KabarUang.com, Jakarta – Jokowi sangat marah akibat anggaran kesehatan yang digunakan untuk mengatasi masalah Covid-19 baru terserap 5%. Hal ini diungkapkan oleh Kementerian keuangan.
Pihaknya mengatakan bahwa anggaran kesehatan dalam penanganan dampak pandemi Covid-19 baru terserap Rp 4,48 triliun. Jumlah ini hanya 5,12% dari total anggaran yang seharusnya yakni Rp 87.55 triliun. Serapan anggaran yang saat ini pun naik dari yang sebelumnya tercatat 4,68% atau setara Rp 4,09 triliun.
Ilustras suarajogja.com
Hal itu dipaparkan oleh Staf Ahli Bidang Pengeluaran Negara Kementerian Keuangan, Kunta Wibawa Desa Nugraha pada acara media briefing percepatan pencairan anggaran kesehatan via virtual, Jakarta, Rabu (8/7). “Serapan anggaran kesehatan dari Rp 87,55 triliun sudah 5,12%,” paparnya.
Dirinya menyebutkan bahwa lambatnya penyerapan dana kesehatan dalam penanggulangan Covid ini terjadi karena keterlambatan proses klaim pencairan insentif tenaga kesehatan hingga biaya perawatannya. Dia mengatakan, pemerintah sudah sepakat untuk merelaksasi aturan pencairan anggaran kesehatan yang awalnya sangat panjang. Salah satu terobosannya yakni dengan membayarkan uang muka namun proses penyelesaian dokumen dilakukan setelahnya.
“Intinya percepatan sudah dilakukan, melalui permenkes sudah keluar, lalu ada PMK untuk menentukan berapa per daerah nanti perkiraan jumlah tenaga kesehatan yang mendapat insentif, dan biaya rumah sakit sudah ada uang muka sehingga klaim bisa dibayar uang muka dokumennya bisa sambil berjalan,” jelas Kunta.

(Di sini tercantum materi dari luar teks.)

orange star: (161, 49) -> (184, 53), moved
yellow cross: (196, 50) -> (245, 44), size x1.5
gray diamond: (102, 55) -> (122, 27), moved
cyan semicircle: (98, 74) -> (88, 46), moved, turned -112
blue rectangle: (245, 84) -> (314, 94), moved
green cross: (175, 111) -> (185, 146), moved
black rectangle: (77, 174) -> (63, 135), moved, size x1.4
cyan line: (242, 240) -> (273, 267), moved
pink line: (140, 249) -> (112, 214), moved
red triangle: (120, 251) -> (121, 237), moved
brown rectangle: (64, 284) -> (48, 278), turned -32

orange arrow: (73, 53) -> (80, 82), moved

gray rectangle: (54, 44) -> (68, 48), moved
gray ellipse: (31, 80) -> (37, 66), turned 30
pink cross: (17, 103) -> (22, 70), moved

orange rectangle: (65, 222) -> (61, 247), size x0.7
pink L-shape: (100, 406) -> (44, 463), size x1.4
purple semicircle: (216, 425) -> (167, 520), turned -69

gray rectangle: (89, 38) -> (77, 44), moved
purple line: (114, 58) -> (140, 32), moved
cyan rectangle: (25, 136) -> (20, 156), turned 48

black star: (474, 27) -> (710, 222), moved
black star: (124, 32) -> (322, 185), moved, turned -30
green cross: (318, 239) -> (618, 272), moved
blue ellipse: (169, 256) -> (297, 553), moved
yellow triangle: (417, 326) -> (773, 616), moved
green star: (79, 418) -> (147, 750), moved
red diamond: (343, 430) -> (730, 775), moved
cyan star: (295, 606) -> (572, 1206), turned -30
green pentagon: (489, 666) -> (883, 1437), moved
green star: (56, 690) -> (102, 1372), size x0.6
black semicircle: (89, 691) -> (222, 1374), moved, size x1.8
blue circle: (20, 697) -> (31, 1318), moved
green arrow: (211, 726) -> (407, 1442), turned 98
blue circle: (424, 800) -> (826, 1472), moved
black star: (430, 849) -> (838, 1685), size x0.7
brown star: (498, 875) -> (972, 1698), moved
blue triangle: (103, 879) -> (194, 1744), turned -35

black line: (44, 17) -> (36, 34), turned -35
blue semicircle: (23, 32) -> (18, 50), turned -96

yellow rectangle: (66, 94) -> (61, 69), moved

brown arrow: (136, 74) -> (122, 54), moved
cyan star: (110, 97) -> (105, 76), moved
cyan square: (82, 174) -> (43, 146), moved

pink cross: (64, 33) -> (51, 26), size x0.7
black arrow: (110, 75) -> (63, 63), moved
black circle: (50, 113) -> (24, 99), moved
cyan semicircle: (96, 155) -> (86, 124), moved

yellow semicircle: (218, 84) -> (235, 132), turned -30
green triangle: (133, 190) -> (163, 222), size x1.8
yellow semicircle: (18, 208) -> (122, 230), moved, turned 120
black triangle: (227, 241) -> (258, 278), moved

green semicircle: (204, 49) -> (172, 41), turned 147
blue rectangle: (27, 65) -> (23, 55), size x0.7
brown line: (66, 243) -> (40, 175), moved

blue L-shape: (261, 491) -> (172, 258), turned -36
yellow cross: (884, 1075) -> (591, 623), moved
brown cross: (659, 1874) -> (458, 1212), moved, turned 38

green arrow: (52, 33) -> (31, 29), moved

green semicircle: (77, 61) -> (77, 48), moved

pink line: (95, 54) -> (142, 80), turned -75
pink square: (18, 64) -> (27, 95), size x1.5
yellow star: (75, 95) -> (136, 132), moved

Jokowi naik pitam akibat anggaran kesehatan yang masih sedikit terserap
Informasi tambahan bahwa program pemulihan ekonomi nasional (PEN) dialokasikan sebesar Rp 87,55 triliun. Anggaran ini dialokasikan untuk tiga klaster, yakni untuk gugus tugas di bawah BNPB sebesar Rp 3,5 triliun yang ditujukan untuk pengadaan APD, alat kesehatan, test kit, klaim baya perawatan, karantina, mobilisasi dari logistik, dan pemulangan WNI di luar negeri.
Sementara untuk klaster selanjutnya adalah tambahan belanja stimulus sebesar Rp 75 triliun. Anggaran ini ditujukan untuk insentif tenaga kesehatan, santunan kematian tenaga kesehatan, bantuan iuran BPJS, serta belanja penanganan kesehatan lainnya.
Terakhir, klaster ketiga adalah insentif perpajakan sebesar Rp 9,05 triliun, anggarannya digunakan untuk pembebasan PPh pasal 23 termasuk jasa dan honor tenaga kesehatan, pembebasan PPN DTP serta pembebasan bea masuk impor.
Alasan mengapa Presiden marah kepada menterinya akibat isu kesehatan saat ini tengah menjadi masalah yang paling utama di Indonesia. Namum, anggaran kesehatan untuk menangani hal ini malah serapannya sangat kecil.